Cook: And in those rooms, and having been a professor for so long, you're used to having cantankerous students, maybe cantankerous colleagues. What are some of the cantankerous conversations in the private equity space? 

Fader: 

It’s going to be these old-school people, basically saying, “I know more about a company by watching a video with its CEO, than anything you can get out of customer data.” 

There'll be a bunch of just outright disbelief about even doing “this metric stuff” at all. There'll be some disbelief, even if they're willing to use [the models], to make it a major part of the investment decision. At best, it's gonna be something they use for operating the company after buying it, or maybe at the margin, to change the last decimal place on the check they write. 
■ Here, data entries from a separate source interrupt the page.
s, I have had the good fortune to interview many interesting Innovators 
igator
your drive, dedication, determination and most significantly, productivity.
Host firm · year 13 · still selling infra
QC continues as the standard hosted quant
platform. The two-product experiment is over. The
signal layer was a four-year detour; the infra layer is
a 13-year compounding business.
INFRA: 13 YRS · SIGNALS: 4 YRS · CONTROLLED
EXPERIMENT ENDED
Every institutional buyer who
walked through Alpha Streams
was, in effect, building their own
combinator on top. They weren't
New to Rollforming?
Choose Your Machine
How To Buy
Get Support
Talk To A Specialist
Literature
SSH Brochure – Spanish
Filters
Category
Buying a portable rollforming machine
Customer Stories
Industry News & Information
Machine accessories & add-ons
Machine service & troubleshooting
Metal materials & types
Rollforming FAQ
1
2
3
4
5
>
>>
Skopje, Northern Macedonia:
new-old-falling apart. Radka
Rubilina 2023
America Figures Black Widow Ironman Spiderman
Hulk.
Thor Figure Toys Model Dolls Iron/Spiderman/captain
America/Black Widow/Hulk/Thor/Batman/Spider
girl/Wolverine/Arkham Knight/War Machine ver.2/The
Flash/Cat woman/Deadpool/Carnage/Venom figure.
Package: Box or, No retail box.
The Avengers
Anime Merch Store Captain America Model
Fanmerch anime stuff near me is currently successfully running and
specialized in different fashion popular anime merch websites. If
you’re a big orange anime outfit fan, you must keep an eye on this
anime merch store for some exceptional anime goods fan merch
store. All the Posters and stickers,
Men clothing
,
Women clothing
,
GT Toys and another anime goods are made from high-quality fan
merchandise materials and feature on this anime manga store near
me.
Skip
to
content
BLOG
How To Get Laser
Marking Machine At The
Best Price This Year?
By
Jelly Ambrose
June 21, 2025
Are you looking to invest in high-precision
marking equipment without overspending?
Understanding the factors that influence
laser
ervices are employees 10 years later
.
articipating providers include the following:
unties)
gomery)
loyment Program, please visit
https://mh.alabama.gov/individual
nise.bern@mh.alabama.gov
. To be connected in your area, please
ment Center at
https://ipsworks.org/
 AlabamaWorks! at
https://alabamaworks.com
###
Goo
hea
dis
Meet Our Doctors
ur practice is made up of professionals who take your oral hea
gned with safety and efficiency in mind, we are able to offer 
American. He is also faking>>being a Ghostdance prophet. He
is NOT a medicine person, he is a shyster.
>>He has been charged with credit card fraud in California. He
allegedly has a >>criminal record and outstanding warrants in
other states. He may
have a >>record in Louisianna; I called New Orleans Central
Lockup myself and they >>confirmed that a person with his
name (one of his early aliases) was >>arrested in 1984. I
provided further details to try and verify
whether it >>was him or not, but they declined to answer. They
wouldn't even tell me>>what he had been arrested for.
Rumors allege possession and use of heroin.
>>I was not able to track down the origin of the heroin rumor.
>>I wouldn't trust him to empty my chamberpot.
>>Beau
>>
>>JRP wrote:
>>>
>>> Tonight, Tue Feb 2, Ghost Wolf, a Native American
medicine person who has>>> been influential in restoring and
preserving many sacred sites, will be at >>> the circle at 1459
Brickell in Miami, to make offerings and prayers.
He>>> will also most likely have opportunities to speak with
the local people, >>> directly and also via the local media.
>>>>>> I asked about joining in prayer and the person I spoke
To say that this kind of data, and these kinds of models can drive those decisions, yeah, that will generate some skepticism. And I understand that. But then again, I go back to them, and just lay out this idea: Every dollar you get is coming from customers. So, don't you think that all the multiple stuff that you're doing is implicitly just a reflection of what you think about the customer base? How sticky it is, and how many more you're going to acquire. So, why don't we take that intuition and just quantify it [with data.] 
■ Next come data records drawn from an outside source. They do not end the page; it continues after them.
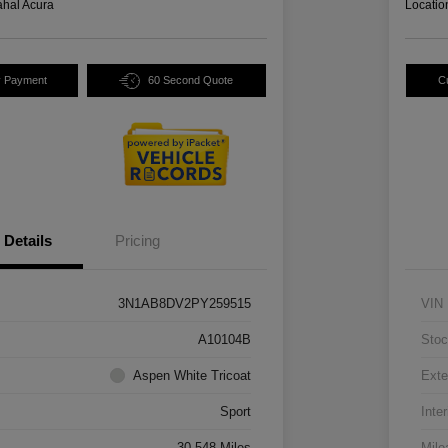
hal Acura
Locatio
y Payment
60 Second Quote
C
Details
Pricing
3N1AB8DV2PY259515
VIN
A10104B
Stoc
Aspen White Tricoat
Exte
Sport
Inter
30,548 Miles
Mile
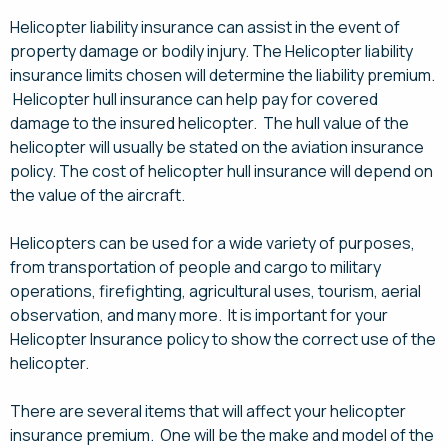
Helicopter liability insurance can assist in the event of
property damage or bodily injury. The Helicopter liability
insurance limits chosen will determine the liability premium.
Helicopter hull insurance can help pay for covered
damage to the insured helicopter. The hull value of the
helicopter will usually be stated on the aviation insurance
policy. The cost of helicopter hull insurance will depend on
the value of the aircraft.
Helicopters can be used for a wide variety of purposes,
from transportation of people and cargo to military
operations, firefighting, agricultural uses, tourism, aerial
observation, and many more. It is important for your
Helicopter Insurance policy to show the correct use of the
helicopter.
There are several items that will affect your helicopter
insurance premium. One will be the make and model of the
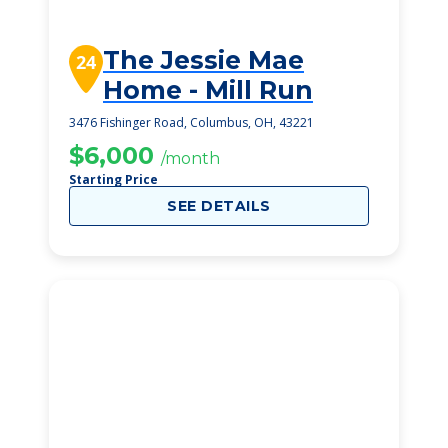
The Jessie Mae
24
Home - Mill Run
3476 Fishinger Road, Columbus, OH, 43221
$6,000
/month
Starting Price
SEE DETAILS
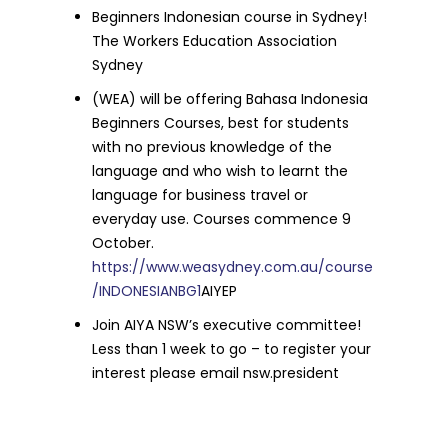
Beginners Indonesian course in Sydney!
The Workers Education Association
Sydney
(WEA) will be offering Bahasa Indonesia
Beginners Courses, best for students
with no previous knowledge of the
language and who wish to learnt the
language for business travel or
everyday use. Courses commence 9
October.
https://www.weasydney.com.au/course
/INDONESIANBG1
AIYEP
Join AIYA NSW’s executive committee!
Less than 1 week to go – to register your
interest please email nsw.president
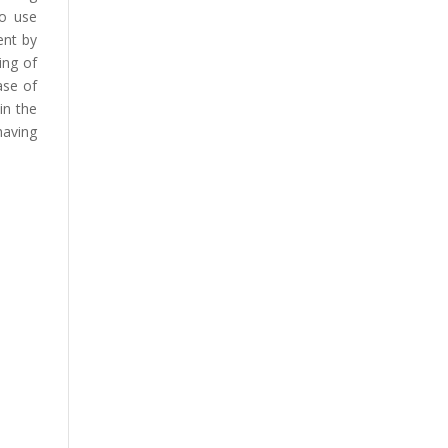
to use
ent by
ing of
ase of
in the
having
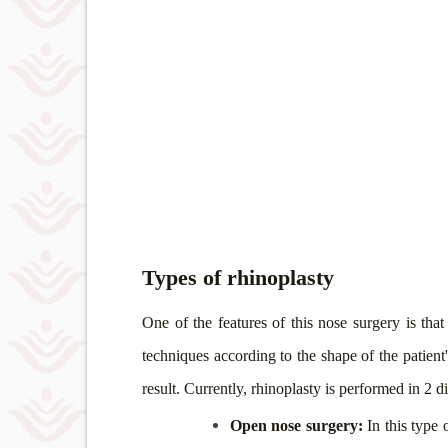
Types of rhinoplasty
One of the features of this nose surgery is tha
techniques according to the shape of the patient'
result. Currently, rhinoplasty is performed in 2 
Open nose surgery:
In this type 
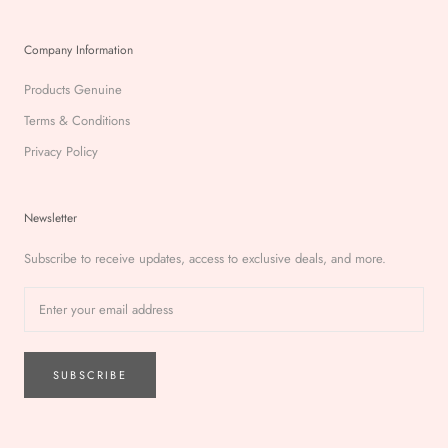
Company Information
Products Genuine
Terms & Conditions
Privacy Policy
Newsletter
Subscribe to receive updates, access to exclusive deals, and more.
SUBSCRIBE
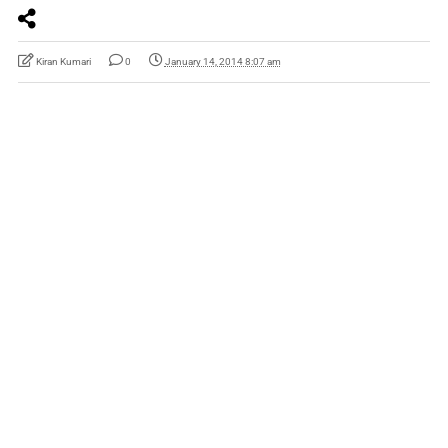
Kiran Kumari
0
January 14, 2014 8:07 am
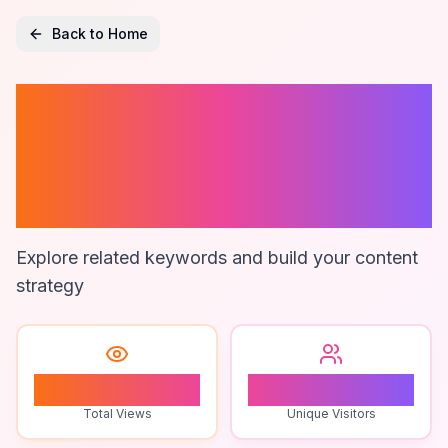
Back to Home
Neck And
Shoulder
Massager
Explore related keywords and build your content
strategy
1
1
Total Views
Unique Visitors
Cook: The proof is in the pudding because Theta has existing relationships with PE firms that have come back to you not once, not twice, we're talking hundreds of times through due diligence and also on the value creation side. So, once you create value for them, they tend to come back to the well?

Fader: 

It’s so nice to see that. For that right tail of PE firms that are using this all the time, what's wonderful about it isn't only the knowledge that they’re using these models to make big [business] decisions, but the process of working with them, it's just so nice. 

They know exactly what kind of data that we want. They know how to take the outputs that we give them and then massage them into their investment decisions. And it just shows that this can be done on a day-to-day basis, on every single deal. It doesn't have to be that oddball, one-shot thing. Now it's just a matter of getting everybody else to catch up to them.
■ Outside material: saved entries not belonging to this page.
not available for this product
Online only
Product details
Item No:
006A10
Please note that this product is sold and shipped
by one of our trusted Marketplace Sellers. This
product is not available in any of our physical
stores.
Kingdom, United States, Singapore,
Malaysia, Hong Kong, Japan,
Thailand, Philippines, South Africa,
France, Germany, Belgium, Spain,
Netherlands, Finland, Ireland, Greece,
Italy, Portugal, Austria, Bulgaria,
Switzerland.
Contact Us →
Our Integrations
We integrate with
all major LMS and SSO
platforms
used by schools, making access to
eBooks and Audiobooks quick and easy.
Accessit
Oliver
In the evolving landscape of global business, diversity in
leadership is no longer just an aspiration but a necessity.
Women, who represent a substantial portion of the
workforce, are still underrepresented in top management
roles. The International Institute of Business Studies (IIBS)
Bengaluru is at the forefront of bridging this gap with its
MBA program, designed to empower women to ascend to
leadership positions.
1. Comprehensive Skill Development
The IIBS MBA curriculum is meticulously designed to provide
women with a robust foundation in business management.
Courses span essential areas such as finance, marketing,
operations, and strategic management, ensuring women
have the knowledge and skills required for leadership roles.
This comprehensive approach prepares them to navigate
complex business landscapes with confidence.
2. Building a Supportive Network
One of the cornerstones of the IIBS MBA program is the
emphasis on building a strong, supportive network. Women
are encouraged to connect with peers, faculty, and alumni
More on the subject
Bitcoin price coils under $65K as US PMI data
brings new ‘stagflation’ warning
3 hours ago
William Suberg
Cook: If I’m a leader in a private-equity firm. How do I get started with Theta?

Fader:

It’s very common that someone will see me present or read some of my work and reach out. Often, they will give us one deal. Sometimes it's a deal from the past, they’ll share the data to see if we can validate what actually happened. It’s a proof-of-concept [deal]. Often from there we will be given a second deal. Where things really kick in, is when we can look over the entire portfolio. I just love to do that because we look at every one of the businesses–whether it’s a SaaS enterprise company or a digitally-native women’s cosmetic company–and begin to make apples-to-apples comparisons among them because we are evaluating [the entire portfolio] on the four same measures: acquisition, retention, repeat purchase and spend. They can really start to understand, putting the products or services aside, what makes these companies different and then [be able to] make more informed decisions about what other types of companies to bring into the portfolio based on customer mix. It’s when we can do that type of meta analysis across a bunch of different companies at one time, and get multi-company learning. That’s really great.  

Cook: I just wanted to say, I’ve been an adjunct professor since 2007 and I’ve been very fortunate to create and teach classes around eCommerce. The work that you and Dan have done in open sourcing, not just the mathematical models, but the code base and some of the APIs that have been built on top of that, has been huge. If you don’t hear this enough … thank you. To be able to put this in front of a student and give them a real-world data set, you can just see the lights go on. It’s really fun. 

Fader: 

I have great fun with this myself. Why should I be the only one to have all the fun? As a professor, I like to profess. And, when I see folks finding use from this stuff and then sometimes improving upon it or getting others to appreciate it who I normally wouldn’t have contact with, I know I’m doing the right thing. The fact that I get to do it, makes me feel so lucky. 

We are all in this together, and the world of eCommerce is becoming a better place as a result.